Enhanced antitumor immunity derived from a novel vaccine of fusion hybrid between dendritic and engineered myeloma cells.

AIM: Dendritic cell-tumor cell fusion hybrid vaccines which facilitate antigen presentation represent a new powerful strategy in cancer immunotherapy. The clinical frequency of objective responses to the conventional fusion hybrid vaccines is still quite low, indicating that the current conventional protocol of simply fusing dendritic cells (DCs) and tumor cells needs further improvement to enhance its antitumor efficiency. METHODS: In the present study, we generated a novel fusion hybrid DC/J558(CD40L) by fusing DCs and an engineered J558(CD40L) myeloma cells expressing CD40 ligand (CD40L) molecule using polyethylene glycol (PEG).
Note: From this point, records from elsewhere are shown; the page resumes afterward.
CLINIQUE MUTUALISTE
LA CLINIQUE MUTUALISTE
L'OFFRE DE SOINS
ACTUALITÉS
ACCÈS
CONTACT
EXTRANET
The fusion efficiency was approximately 20%. We investigated the antitumor immunity derived from vaccination of the fusion hybrid DC/J558(CD40L). RESULTS: Our results showed that vaccination of mice with DC/J558(CD40L) hybrids induced more efficient cytotoxic T lymphocyte (CTL) responses and protective immunity against J558 tumor cells, than that of the conventional fusion hybrid DC/J558 from the fusion of DCs and J558 tumor cells. The antitumor immunity derived from vaccination of DC/J558(CD40L) was mainly mediated by CD4(+) and CD(8+)cT cells, but not natural killer (NK) cells. CONCLUSION: Therefore, this novel fusion hybrid vaccine which combines gene-modified tumor and DC vaccines may be an attractive strategy for cancer immunotherapy.
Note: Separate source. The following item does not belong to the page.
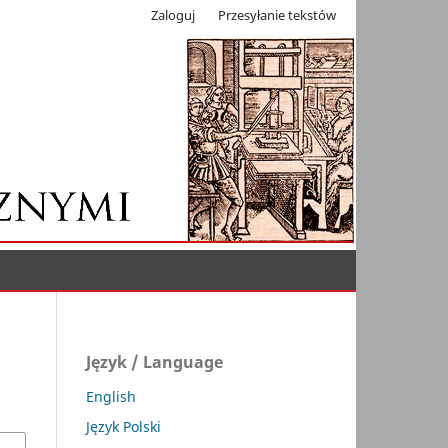
Zaloguj
Przesyłanie tekstów
Język / Language
English
Język Polski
Enhanced HER-2/neu-specific antitumor immunity by cotransduction of mouse dendritic cells with two genes encoding HER-2/neu and alpha tumor necrosis factor.
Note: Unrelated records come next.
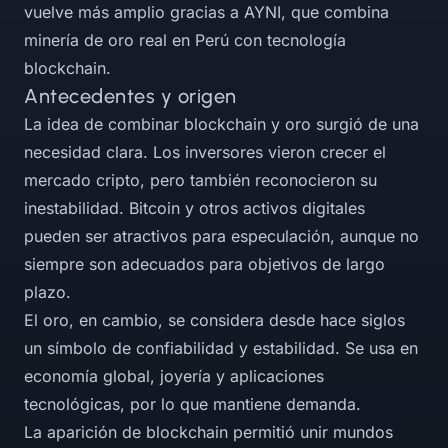
vuelve más amplio gracias a AYNI, que combina
minería de oro real en Perú con tecnología
blockchain.
Antecedentes y origen
La idea de combinar blockchain y oro surgió de una
necesidad clara. Los inversores vieron crecer el
mercado cripto, pero también reconocieron su
inestabilidad. Bitcoin y otros activos digitales
pueden ser atractivos para especulación, aunque no
siempre son adecuados para objetivos de largo
plazo.
El oro, en cambio, se considera desde hace siglos
un símbolo de confiabilidad y estabilidad. Se usa en
economía global, joyería y aplicaciones
tecnológicas, por lo que mantiene demanda.
La aparición de blockchain permitió unir mundos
The present study uses an in vivo murine tumor model expressing the human HER-2/neu antigen to evaluate the potential vaccine using dendritic cells (DCs) infected with adenovirus AdVHER-2. We first investigated whether infected DCs (DC(HER-2)) engineered to express HER-2/neu could induce HER-2/neu-specific immune responses. Our data showed that (i) AdVHER2-infected DC(HER-2) expressed HER-2/neu by Western blot and flow cytometric analysis, and (ii) vaccination of mice with DC(HER-2) induced HER-2/neu-specific cytotoxic T-lymphocyte (CTL) responses, but protected only 25% of vaccinated mice from challenge of 3 x 10(5) MCA26/HER-2 tumor cells. Further, to enhance the efficacy of DC(HER-2) vaccine, we coinfected DCs with both AdVHER-2 and AdVTNF-alpha. The infected DCs (DC(HER-2/TNF-alpha)) displayed the expression of both HER-2/neu and TNF-alpha by flow cytometric and ELISA analysis. We next investigated whether DC(HER-2/TNF-alpha) could induce stronger HER-2/neu-specific immune responses. We found that DC(HER-2/TNF-alpha) displayed up-regulation of immunologically important CD40, CD86, and ICAM-I molecules compared with DC(HER-2), indicating that the former ones are more mature forms of DCs. Vaccination of DC(HER-2/TNF-alpha) induced stronger allogeneic T-cell proliferation and 36% enhanced HER-2/neu-specific T-cell responses in vitro than DC(HER-2) cells. More importantly, it stimulated the significant anti-HER-2/neu immunity in vivo, which protected 8/8 mice from challenge of 3 x 10(5) MCA26/HER-2 tumor cells. Therefore, DCs genetically engineered to express both the tumor antigen and cytokines such as TNF-alpha as an immunoadjuvant are likely to represent a new direction in DC vaccine of cancer.